Last month, my brother, Mychael Danna, held a fundraiser at our family church to celebrate his Oscar win. A packed crowd of 400 people came to hear him talk about his roots in Burlington, Ontario and his life as a film composer. A question and answer period concluded the evening. The final question of the night was asked by a student from Wilfred Laurier University who had made the trip out to see Mychael.

Her question: What advice would you give to someone who is just starting out in film composition?

His answer: Don’t lose the spark that makes you YOU.

He went on to explain that he gets demo CDs in the mail all the time and nearly every one of them sounds like John Williams (Jaws, Star Wars, Raiders of the Lost Ark); nothing made them stand out as original. He encouraged her to cultivate that part of her that made her sound original because it would make her stand out from the crowd.

It struck me that his advice applied to writing as much as composing. Each author brings something specific to the table. In our case, it was our combined backgrounds in and mutual love of science that gives our series its realistic forensic angle. Sometimes it’s tempting to look at someone successful—Stephanie Myers, Nora Roberts or James Patterson—and try to emulate their writing or storytelling style in an effort to harness their success. But it simply doesn’t work. To let your spark free, you have to write the book that’s in your heart, not someone else’s.

In many ways, this is like another futile effort—following the market. You see that the current hot trend in fiction is Amish goblins, so that’s the book you write. Except that most books take 2 – 3 years from concept to publishing, so by the time your book about Amish goblins comes out, the market has passed you and hobo erotica is the hot topic now.

Author Marianne Harden and I have had this conversation a few times. We both write mysteries—Marianne, hysterical cozies set in the Pacific northwest starring Rylie Tabitha Keyes, and myself, forensic police procedurals. We know we’re not writing in the hottest of genres right now; to do that we’d be writing urban fantasy, paranormal romance or erotic romance. But we agree that this is where we should stay as it’s not only where our strengths lie, but it’s also what we love to write.
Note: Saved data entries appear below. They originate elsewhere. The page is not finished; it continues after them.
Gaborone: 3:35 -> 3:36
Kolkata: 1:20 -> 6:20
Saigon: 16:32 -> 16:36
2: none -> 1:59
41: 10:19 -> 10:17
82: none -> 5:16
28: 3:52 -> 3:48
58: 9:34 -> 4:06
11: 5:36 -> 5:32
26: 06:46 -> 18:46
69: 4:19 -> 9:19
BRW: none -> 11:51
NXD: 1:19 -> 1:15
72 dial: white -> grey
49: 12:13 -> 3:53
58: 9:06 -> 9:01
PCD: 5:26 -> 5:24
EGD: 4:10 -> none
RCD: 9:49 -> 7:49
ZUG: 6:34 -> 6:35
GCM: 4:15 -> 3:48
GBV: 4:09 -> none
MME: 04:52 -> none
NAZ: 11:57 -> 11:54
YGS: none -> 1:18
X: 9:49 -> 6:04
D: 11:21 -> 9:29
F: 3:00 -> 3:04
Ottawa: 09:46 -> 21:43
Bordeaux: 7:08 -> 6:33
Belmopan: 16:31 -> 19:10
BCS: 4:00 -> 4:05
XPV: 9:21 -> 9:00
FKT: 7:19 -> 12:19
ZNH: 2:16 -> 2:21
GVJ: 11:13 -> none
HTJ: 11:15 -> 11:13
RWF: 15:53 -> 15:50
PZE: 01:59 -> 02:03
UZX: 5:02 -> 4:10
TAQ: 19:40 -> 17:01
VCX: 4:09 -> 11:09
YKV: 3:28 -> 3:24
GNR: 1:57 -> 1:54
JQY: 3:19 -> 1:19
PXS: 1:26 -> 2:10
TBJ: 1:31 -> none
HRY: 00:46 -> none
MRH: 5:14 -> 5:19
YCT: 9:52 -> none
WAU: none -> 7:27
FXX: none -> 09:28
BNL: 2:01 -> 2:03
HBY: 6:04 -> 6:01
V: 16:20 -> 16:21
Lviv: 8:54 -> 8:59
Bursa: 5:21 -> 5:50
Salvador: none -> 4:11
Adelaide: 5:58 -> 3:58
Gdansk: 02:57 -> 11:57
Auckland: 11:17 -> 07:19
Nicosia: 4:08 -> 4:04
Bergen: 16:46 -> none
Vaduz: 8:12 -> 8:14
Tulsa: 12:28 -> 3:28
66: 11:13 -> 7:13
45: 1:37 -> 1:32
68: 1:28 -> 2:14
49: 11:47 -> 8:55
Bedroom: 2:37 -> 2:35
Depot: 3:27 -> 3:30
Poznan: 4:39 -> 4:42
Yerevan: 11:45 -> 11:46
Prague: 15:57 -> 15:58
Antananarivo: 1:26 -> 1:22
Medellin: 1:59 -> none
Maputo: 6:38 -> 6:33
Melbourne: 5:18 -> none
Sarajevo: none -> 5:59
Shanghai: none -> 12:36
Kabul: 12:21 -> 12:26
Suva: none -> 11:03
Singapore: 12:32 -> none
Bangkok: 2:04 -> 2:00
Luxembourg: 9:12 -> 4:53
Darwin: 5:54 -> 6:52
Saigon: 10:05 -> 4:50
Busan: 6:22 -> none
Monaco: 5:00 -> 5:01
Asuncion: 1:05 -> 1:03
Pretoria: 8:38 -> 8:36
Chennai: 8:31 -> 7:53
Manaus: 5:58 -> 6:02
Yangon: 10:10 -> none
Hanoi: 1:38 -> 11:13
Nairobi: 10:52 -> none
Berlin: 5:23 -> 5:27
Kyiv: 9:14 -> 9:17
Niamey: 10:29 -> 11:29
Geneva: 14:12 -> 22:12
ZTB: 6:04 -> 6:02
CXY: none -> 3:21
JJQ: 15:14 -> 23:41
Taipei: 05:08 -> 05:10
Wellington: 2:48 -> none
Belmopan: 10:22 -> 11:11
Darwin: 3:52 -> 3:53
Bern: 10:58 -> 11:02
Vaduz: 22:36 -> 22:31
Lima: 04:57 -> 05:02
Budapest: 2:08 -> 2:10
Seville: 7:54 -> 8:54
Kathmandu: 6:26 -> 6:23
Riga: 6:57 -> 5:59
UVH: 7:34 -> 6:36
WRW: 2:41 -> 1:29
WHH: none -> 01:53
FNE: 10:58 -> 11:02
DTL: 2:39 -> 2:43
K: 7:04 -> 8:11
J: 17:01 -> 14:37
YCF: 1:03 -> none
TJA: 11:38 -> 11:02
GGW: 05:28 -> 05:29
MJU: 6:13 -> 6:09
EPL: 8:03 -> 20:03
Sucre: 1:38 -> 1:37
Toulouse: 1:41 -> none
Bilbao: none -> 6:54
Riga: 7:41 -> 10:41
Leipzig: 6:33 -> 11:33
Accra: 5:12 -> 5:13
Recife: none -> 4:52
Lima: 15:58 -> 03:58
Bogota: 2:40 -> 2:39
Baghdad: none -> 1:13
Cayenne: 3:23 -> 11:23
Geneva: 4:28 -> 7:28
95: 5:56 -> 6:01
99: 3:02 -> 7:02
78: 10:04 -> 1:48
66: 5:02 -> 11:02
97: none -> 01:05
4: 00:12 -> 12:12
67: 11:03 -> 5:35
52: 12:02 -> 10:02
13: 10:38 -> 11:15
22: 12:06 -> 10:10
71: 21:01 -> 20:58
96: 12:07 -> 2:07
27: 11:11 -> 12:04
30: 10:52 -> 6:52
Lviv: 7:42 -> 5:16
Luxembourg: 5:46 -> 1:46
If you try to force yourself to write something simply for the market, that special spark you bring to your prose could easily be extinguished.

Part of the authoring life is about paying it forward. Most of us receive help from those who have gone before us; and then we, in turn, help those who come after us. And in helping those who are still learning their craft, we should always encourage their individuality. A new writer could be the next J.R.R. Tolkein, but if they try to slot themselves into the wrong genre or style, we may never see their talent bloom. And it would be a shame to miss out on that kind of brilliance.